Because of the way the rolling checksum works, chunks tend to be very
stable across changes to a given file, including adding, deleting, and
changing bytes.
For example, if you use bup split
to back up an XML dump
of a database, and the XML file changes slightly from one run to the
next, nearly all the data will still be deduplicated and the size of
each backup after the first will typically be quite small.

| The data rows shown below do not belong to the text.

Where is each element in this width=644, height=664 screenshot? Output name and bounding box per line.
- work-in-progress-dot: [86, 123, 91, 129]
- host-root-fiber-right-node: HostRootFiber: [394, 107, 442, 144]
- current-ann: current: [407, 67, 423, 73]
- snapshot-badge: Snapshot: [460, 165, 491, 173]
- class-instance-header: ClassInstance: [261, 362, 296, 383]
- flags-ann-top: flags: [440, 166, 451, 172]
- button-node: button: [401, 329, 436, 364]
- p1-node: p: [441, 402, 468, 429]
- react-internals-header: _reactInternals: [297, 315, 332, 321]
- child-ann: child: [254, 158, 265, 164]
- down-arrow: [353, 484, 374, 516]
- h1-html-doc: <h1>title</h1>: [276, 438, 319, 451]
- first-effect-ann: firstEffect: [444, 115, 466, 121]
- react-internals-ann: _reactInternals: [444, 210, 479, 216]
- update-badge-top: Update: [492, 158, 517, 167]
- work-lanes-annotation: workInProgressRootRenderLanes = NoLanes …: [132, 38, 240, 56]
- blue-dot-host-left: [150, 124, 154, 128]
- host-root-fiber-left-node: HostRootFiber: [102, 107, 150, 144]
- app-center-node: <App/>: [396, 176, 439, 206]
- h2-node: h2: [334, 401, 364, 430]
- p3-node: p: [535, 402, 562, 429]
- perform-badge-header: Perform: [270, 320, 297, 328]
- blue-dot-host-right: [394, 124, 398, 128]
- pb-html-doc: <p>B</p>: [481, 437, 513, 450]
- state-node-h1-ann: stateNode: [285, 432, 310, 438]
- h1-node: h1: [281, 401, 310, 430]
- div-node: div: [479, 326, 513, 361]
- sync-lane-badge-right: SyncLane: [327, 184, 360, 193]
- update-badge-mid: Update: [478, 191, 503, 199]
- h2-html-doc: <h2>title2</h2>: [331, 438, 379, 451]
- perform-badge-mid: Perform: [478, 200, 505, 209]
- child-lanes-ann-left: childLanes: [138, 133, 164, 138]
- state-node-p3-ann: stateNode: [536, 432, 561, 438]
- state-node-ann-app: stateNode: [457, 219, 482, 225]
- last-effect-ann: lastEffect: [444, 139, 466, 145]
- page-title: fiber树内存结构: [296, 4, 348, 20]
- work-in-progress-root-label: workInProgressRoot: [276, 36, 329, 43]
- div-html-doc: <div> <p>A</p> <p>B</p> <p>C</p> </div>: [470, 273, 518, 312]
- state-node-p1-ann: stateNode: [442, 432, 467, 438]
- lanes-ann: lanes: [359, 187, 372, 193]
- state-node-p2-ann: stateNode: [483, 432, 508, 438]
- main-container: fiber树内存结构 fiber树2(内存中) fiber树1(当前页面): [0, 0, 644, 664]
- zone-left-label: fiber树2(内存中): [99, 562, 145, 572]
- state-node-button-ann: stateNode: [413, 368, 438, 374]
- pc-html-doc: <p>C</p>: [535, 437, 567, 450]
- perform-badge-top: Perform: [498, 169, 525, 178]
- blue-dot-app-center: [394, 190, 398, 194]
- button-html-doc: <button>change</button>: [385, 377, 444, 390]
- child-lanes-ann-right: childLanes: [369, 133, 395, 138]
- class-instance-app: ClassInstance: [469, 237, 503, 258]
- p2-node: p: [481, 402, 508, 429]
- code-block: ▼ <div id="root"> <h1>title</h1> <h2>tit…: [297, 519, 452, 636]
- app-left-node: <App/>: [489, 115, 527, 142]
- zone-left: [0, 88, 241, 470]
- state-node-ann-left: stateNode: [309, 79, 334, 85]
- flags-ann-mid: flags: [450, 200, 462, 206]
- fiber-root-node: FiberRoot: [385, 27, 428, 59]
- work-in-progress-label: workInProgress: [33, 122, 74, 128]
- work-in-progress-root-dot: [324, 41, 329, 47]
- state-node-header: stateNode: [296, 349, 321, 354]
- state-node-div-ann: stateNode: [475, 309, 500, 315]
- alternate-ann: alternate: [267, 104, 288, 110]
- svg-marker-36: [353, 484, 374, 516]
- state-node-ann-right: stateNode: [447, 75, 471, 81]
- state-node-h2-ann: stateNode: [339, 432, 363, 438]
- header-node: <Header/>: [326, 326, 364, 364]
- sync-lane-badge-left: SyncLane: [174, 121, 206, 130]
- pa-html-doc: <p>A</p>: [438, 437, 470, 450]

Another technique is to pipe the output of the tar
(1) or
cpio
(1) programs to bup split
. When individual
files in the tarball change slightly or are added or removed, bup still
processes the remainder of the tarball efficiently. (Note that
bup save
is usually a more efficient way to accomplish
this, however.)
To get the data back, use bup-join
(1).
MODES
These options select the primary behavior of the command, with -n
being the most likely choice.
- -n, --name=name
-
after creating the dataset, create a git branch named name so
that it can be accessed using that name. If name already
exists, the new dataset will be considered a descendant of the old
name. (Thus, you can continually create new datasets with the
same name, and later view the history of that dataset to see how it has
changed over time.) The original data will also be available as a
top-level file named “data” in the VFS, accessible via
bup fuse
, bup ftp
, etc.
- -t, --tree
-
output the git tree id of the resulting dataset.
- -c, --commit
-
output the git commit id of the resulting dataset.
- -b, --blobs
-
output a series of git blob ids that correspond to the chunks in the
dataset. Incompatible with -n, -t, and -c.
- --noop
-
read the data and split it into blocks based on the “bupsplit” rolling
checksum algorithm, but don’t store anything in the repo. Can be
combined with -b or -t to compute (but not store) the git blobs or tree
ids for the dataset. This is mostly useful for benchmarking and
validating the bupsplit algorithm. Incompatible with -n and -c.
- --copy
-
like
--noop
, but also write the data to stdout. This can be
useful for benchmarking the speed of read+bupsplit+write for large
amounts of data. Incompatible with -n, -t, -c, and -b.
OPTIONS
- -r, --remote=host:path
-
save the backup set to the given remote server. If path is
omitted, uses the default path on the remote server (you still need to
include the ‘:’). The connection to the remote server is made with SSH.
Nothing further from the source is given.